━━ Exercise input
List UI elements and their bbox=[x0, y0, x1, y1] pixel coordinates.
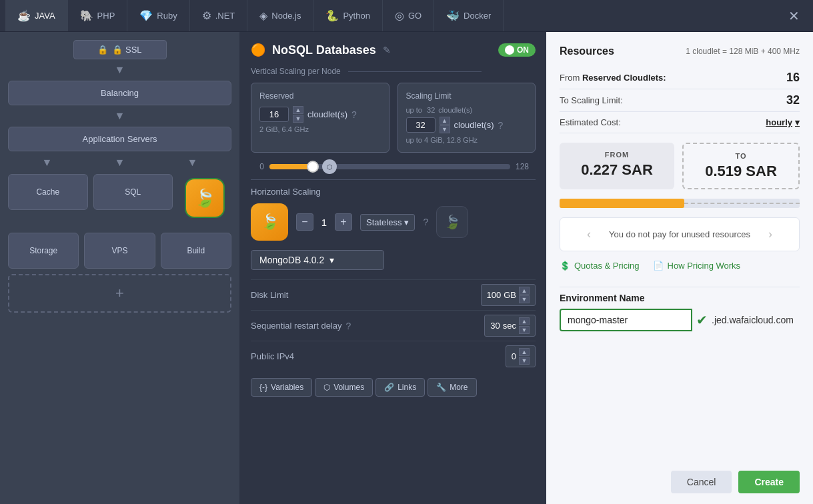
help-icon-3[interactable]: ? bbox=[423, 217, 428, 227]
restart-stepper: ▲ ▼ bbox=[519, 317, 530, 334]
reserved-input[interactable] bbox=[259, 107, 289, 122]
app-servers-button[interactable]: Application Servers bbox=[8, 127, 231, 151]
plus-icon: + bbox=[115, 285, 124, 302]
create-button[interactable]: Create bbox=[738, 471, 800, 493]
tab-php[interactable]: 🐘 PHP bbox=[68, 0, 128, 31]
tab-python[interactable]: 🐍 Python bbox=[313, 0, 382, 31]
estimated-cost-row: Estimated Cost: hourly ▾ bbox=[560, 112, 800, 133]
edit-icon[interactable]: ✎ bbox=[383, 45, 391, 55]
build-button[interactable]: Build bbox=[161, 233, 231, 269]
stateless-select[interactable]: Stateless ▾ bbox=[360, 214, 415, 231]
price-bar-fill bbox=[560, 199, 684, 208]
tab-java[interactable]: ☕ JAVA bbox=[5, 0, 68, 31]
more-button[interactable]: 🔧 More bbox=[428, 378, 476, 397]
limit-down[interactable]: ▼ bbox=[440, 125, 450, 133]
doc-icon: 📄 bbox=[653, 261, 664, 271]
to-label: TO bbox=[692, 152, 790, 160]
balancing-button[interactable]: Balancing bbox=[8, 81, 231, 105]
arrows-row: ▼ ▼ ▼ bbox=[8, 157, 231, 169]
vps-button[interactable]: VPS bbox=[84, 233, 155, 269]
slider-container: 0 ⬡ 128 bbox=[251, 162, 536, 171]
unused-text: You do not pay for unused resources bbox=[609, 229, 750, 239]
disk-up[interactable]: ▲ bbox=[519, 287, 530, 295]
restart-down[interactable]: ▼ bbox=[519, 326, 530, 334]
variables-icon: {-} bbox=[259, 383, 267, 392]
toggle-on[interactable]: ON bbox=[498, 43, 536, 57]
tab-go[interactable]: ◎ GO bbox=[383, 0, 434, 31]
slider-handle-reserved[interactable] bbox=[307, 161, 319, 173]
links-icon: 🔗 bbox=[384, 383, 394, 392]
resources-title: Resources bbox=[560, 45, 614, 57]
panel-title: NoSQL Databases bbox=[272, 43, 376, 57]
sql-label: SQL bbox=[125, 187, 141, 197]
reserved-down[interactable]: ▼ bbox=[293, 115, 303, 123]
banner-next[interactable]: › bbox=[768, 227, 772, 241]
build-label: Build bbox=[187, 246, 205, 255]
help-icon-1[interactable]: ? bbox=[351, 109, 357, 120]
right-panel: Resources 1 cloudlet = 128 MiB + 400 MHz… bbox=[546, 32, 813, 504]
slider-track[interactable]: ⬡ bbox=[269, 164, 510, 169]
reserved-up[interactable]: ▲ bbox=[293, 106, 303, 114]
bottom-nodes-row: Storage VPS Build bbox=[8, 233, 231, 269]
lock-icon: 🔒 bbox=[97, 45, 108, 55]
mongodb-node[interactable]: 🍃 bbox=[178, 174, 231, 222]
how-pricing-label: How Pricing Works bbox=[668, 261, 741, 271]
count-minus[interactable]: − bbox=[296, 213, 313, 231]
reserved-label: Reserved bbox=[259, 91, 381, 101]
cache-label: Cache bbox=[36, 187, 59, 197]
how-pricing-link[interactable]: 📄 How Pricing Works bbox=[653, 261, 741, 271]
reserved-cloudlet-row: ▲ ▼ cloudlet(s) ? bbox=[259, 106, 381, 123]
volumes-button[interactable]: ⬡ Volumes bbox=[315, 378, 373, 397]
storage-button[interactable]: Storage bbox=[8, 233, 79, 269]
docker-icon: 🐳 bbox=[446, 9, 460, 22]
bottom-actions: Cancel Create bbox=[560, 463, 800, 493]
mongodb-icon: 🍃 bbox=[185, 178, 225, 218]
limit-cloudlet-row: ▲ ▼ cloudlet(s) ? bbox=[406, 117, 528, 133]
sql-button[interactable]: SQL bbox=[93, 174, 173, 210]
disk-down[interactable]: ▼ bbox=[519, 295, 530, 303]
banner-prev[interactable]: ‹ bbox=[587, 227, 591, 241]
tab-net[interactable]: ⚙ .NET bbox=[190, 0, 248, 31]
h-scaling-section: Horizontal Scaling 🍃 − 1 + Stateless ▾ ?… bbox=[251, 179, 536, 241]
env-name-input[interactable] bbox=[560, 309, 692, 331]
price-boxes: FROM 0.227 SAR TO 0.519 SAR bbox=[560, 143, 800, 189]
arrow-down-icon-5: ▼ bbox=[187, 157, 198, 169]
tab-docker-label: Docker bbox=[464, 11, 491, 21]
add-button[interactable]: + bbox=[8, 274, 231, 313]
tab-nodejs[interactable]: ◈ Node.js bbox=[247, 0, 313, 31]
panel-header: 🟠 NoSQL Databases ✎ ON bbox=[251, 43, 536, 57]
tab-ruby[interactable]: 💎 Ruby bbox=[127, 0, 189, 31]
count-plus[interactable]: + bbox=[335, 213, 352, 231]
links-button[interactable]: 🔗 Links bbox=[375, 378, 425, 397]
help-icon-2[interactable]: ? bbox=[498, 120, 503, 131]
reserved-resource-note: 2 GiB, 6.4 GHz bbox=[259, 125, 381, 133]
close-button[interactable]: ✕ bbox=[780, 8, 808, 24]
version-chevron: ▾ bbox=[329, 255, 334, 265]
scaling-limit-val: 32 bbox=[786, 93, 800, 107]
variables-button[interactable]: {-} Variables bbox=[251, 378, 312, 397]
mongo-icon-sm: 🍃 bbox=[251, 203, 288, 241]
quotas-label: Quotas & Pricing bbox=[574, 261, 640, 271]
restart-up[interactable]: ▲ bbox=[519, 317, 530, 325]
ipv4-up[interactable]: ▲ bbox=[519, 348, 530, 356]
ssl-button[interactable]: 🔒 🔒 SSL bbox=[73, 40, 167, 59]
version-select[interactable]: MongoDB 4.0.2 ▾ bbox=[251, 250, 384, 270]
net-icon: ⚙ bbox=[202, 9, 211, 22]
help-icon-4[interactable]: ? bbox=[346, 321, 351, 331]
quotas-pricing-link[interactable]: 💲 Quotas & Pricing bbox=[560, 261, 640, 271]
python-icon: 🐍 bbox=[325, 9, 339, 22]
env-name-section: Environment Name ✔ .jed.wafaicloud.com bbox=[560, 293, 800, 331]
toggle-circle bbox=[505, 45, 514, 55]
cache-button[interactable]: Cache bbox=[8, 174, 88, 210]
check-icon: ✔ bbox=[696, 312, 708, 328]
cancel-button[interactable]: Cancel bbox=[671, 471, 732, 493]
ipv4-down[interactable]: ▼ bbox=[519, 357, 530, 365]
tab-docker[interactable]: 🐳 Docker bbox=[434, 0, 504, 31]
cost-period-select[interactable]: hourly ▾ bbox=[766, 117, 800, 127]
limit-up[interactable]: ▲ bbox=[440, 117, 450, 125]
limit-input[interactable] bbox=[406, 117, 436, 133]
ipv4-stepper: ▲ ▼ bbox=[519, 348, 530, 365]
cost-chevron-icon: ▾ bbox=[795, 117, 800, 127]
slider-handle-limit[interactable]: ⬡ bbox=[322, 159, 337, 174]
disk-limit-val: 100 GB ▲ ▼ bbox=[481, 284, 536, 306]
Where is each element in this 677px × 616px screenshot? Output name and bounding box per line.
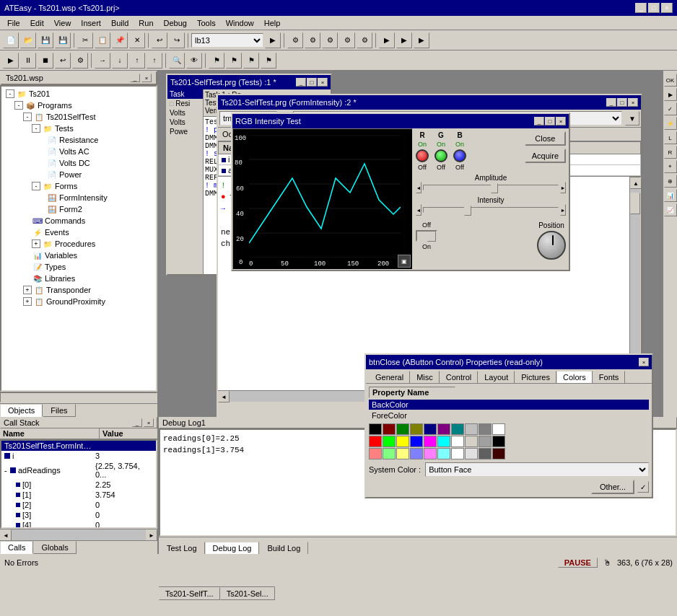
tb-go[interactable]: ▶ xyxy=(265,32,281,48)
swatch-magenta[interactable] xyxy=(424,436,437,447)
swatch-dark-red[interactable] xyxy=(383,423,396,435)
tb-paste[interactable]: 📌 xyxy=(112,32,128,48)
tb2-14[interactable]: ⚑ xyxy=(243,53,259,69)
amp-right-btn[interactable]: ► xyxy=(560,182,566,193)
swatch-dark-magenta[interactable] xyxy=(437,423,450,435)
tree-libraries[interactable]: 📚 Libraries xyxy=(3,273,154,284)
swatch-white3[interactable] xyxy=(451,448,464,459)
amplitude-slider-track[interactable] xyxy=(423,185,559,190)
rtb-1[interactable]: OK xyxy=(664,74,677,87)
swatch-light-red[interactable] xyxy=(369,448,382,459)
tree-voltsdc[interactable]: 📄 Volts DC xyxy=(3,157,154,169)
system-color-combo[interactable]: Button Face xyxy=(425,462,649,477)
tb2-12[interactable]: ⚑ xyxy=(209,53,224,69)
tb2-10[interactable]: 🔍 xyxy=(169,53,185,69)
other-check[interactable]: ✓ xyxy=(637,481,649,493)
callstack-row-1idx[interactable]: [1] 3.754 xyxy=(1,490,156,500)
task-item-2[interactable]: Volts xyxy=(167,118,203,127)
tab-testlog[interactable]: Test Log xyxy=(159,542,205,554)
project-panel-minimize[interactable]: _ xyxy=(130,74,140,82)
rtb-2[interactable]: ▶ xyxy=(664,88,677,101)
callstack-row-0idx[interactable]: [0] 2.25 xyxy=(1,480,156,490)
scroll-thumb[interactable] xyxy=(630,193,640,214)
switch-track[interactable] xyxy=(416,230,437,242)
swatch-dark-gray[interactable] xyxy=(479,423,492,435)
callstack-row-ad[interactable]: - adReadings {2.25, 3.754, 0... xyxy=(1,461,156,480)
taskbar-win1[interactable]: Ts201-SelfT... xyxy=(159,587,220,600)
swatch-light-green[interactable] xyxy=(383,448,396,459)
tree-expand-programs[interactable]: - xyxy=(14,101,23,110)
forecolor-row[interactable]: ForeColor xyxy=(369,410,649,421)
tb2-6[interactable]: → xyxy=(95,53,110,69)
menu-insert[interactable]: Insert xyxy=(77,18,105,28)
tree-events[interactable]: ⚡ Events xyxy=(3,226,154,238)
props-close-btn[interactable]: × xyxy=(639,358,649,366)
swatch-light-magenta[interactable] xyxy=(424,448,437,459)
swatch-light-cyan[interactable] xyxy=(437,448,450,459)
tree-root[interactable]: - 📁 Ts201 xyxy=(3,88,154,100)
task-item-0[interactable]: □ Resi xyxy=(167,99,203,108)
rgb-min-btn[interactable]: _ xyxy=(534,117,544,126)
backcolor-row[interactable]: BackColor xyxy=(369,400,649,410)
tb-delete[interactable]: ✕ xyxy=(129,32,145,48)
toolbar-combo[interactable]: lb13 xyxy=(191,33,263,48)
swatch-light-yellow[interactable] xyxy=(396,448,409,459)
tb2-5[interactable]: ⚙ xyxy=(72,53,88,69)
swatch-dark-yellow[interactable] xyxy=(410,423,423,435)
swatch-gray2[interactable] xyxy=(479,436,492,447)
swatch-light-blue[interactable] xyxy=(410,448,423,459)
tb2-11[interactable]: 👁 xyxy=(186,53,202,69)
swatch-dark-green[interactable] xyxy=(396,423,409,435)
event-btn[interactable]: ▼ xyxy=(625,111,639,126)
swatch-near-white[interactable] xyxy=(465,448,478,459)
tb-build2[interactable]: ⚙ xyxy=(305,32,320,48)
int-right-btn[interactable]: ► xyxy=(560,204,566,216)
callstack-row-2idx[interactable]: [2] 0 xyxy=(1,500,156,510)
callstack-row-0[interactable]: Ts201SelfTest.FormIntensity.tmr1.C... xyxy=(1,441,156,451)
props-tab-general[interactable]: General xyxy=(369,371,410,383)
props-tab-control[interactable]: Control xyxy=(440,371,478,383)
tree-types[interactable]: 📝 Types xyxy=(3,261,154,273)
tb-extra1[interactable]: ▶ xyxy=(379,32,395,48)
callstack-min-btn[interactable]: _ xyxy=(132,418,142,427)
tb-extra2[interactable]: ▶ xyxy=(396,32,412,48)
tree-expand-procedures[interactable]: + xyxy=(32,239,40,248)
tb-redo[interactable]: ↪ xyxy=(169,32,185,48)
props-tab-misc[interactable]: Misc xyxy=(410,371,440,383)
tb2-9[interactable]: ↑ xyxy=(147,53,162,69)
tb2-2[interactable]: ⏸ xyxy=(20,53,36,69)
swatch-yellow[interactable] xyxy=(396,436,409,447)
tree-power[interactable]: 📄 Power xyxy=(3,169,154,180)
tb2-15[interactable]: ⚑ xyxy=(261,53,276,69)
win-fi-min[interactable]: _ xyxy=(606,98,616,107)
callstack-close-btn[interactable]: × xyxy=(144,418,154,427)
win-tests-min[interactable]: _ xyxy=(296,78,306,87)
tree-expand-forms[interactable]: - xyxy=(32,182,40,190)
tree-forms[interactable]: - 📁 Forms xyxy=(3,180,154,192)
win-tests-close[interactable]: × xyxy=(318,78,328,87)
rtb-7[interactable]: ⌖ xyxy=(664,160,677,173)
intensity-slider-thumb[interactable] xyxy=(464,206,471,216)
tb-cut[interactable]: ✂ xyxy=(77,32,93,48)
rtb-5[interactable]: L xyxy=(664,131,677,144)
tb-save-all[interactable]: 💾 xyxy=(55,32,71,48)
maximize-btn[interactable]: □ xyxy=(648,3,660,13)
tb-open[interactable]: 📂 xyxy=(20,32,36,48)
rtb-6[interactable]: R xyxy=(664,146,677,159)
rtb-9[interactable]: 📊 xyxy=(664,189,677,202)
swatch-white2[interactable] xyxy=(451,436,464,447)
swatch-black[interactable] xyxy=(369,423,382,435)
tb-build3[interactable]: ⚙ xyxy=(322,32,338,48)
tree-expand-root[interactable]: - xyxy=(6,89,14,98)
tab-files[interactable]: Files xyxy=(43,404,75,417)
acquire-button[interactable]: Acquire xyxy=(525,149,566,163)
taskbar-win2[interactable]: Ts201-Sel... xyxy=(220,587,275,600)
swatch-blue[interactable] xyxy=(410,436,423,447)
rtb-10[interactable]: 📈 xyxy=(664,203,677,216)
project-tree[interactable]: - 📁 Ts201 - 📦 Programs - 📋 Ts201SelfTest xyxy=(0,85,157,392)
project-panel-close[interactable]: × xyxy=(141,74,152,82)
tree-expand-transponder[interactable]: + xyxy=(23,286,32,294)
tab-debuglog[interactable]: Debug Log xyxy=(205,542,260,554)
tree-tests[interactable]: - 📁 Tests xyxy=(3,123,154,134)
amplitude-slider-thumb[interactable] xyxy=(491,183,498,193)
━━━━
What is needed>
Only a number is wanted. How many lines of the entries above carry "limit"?

Result for this exercise>
7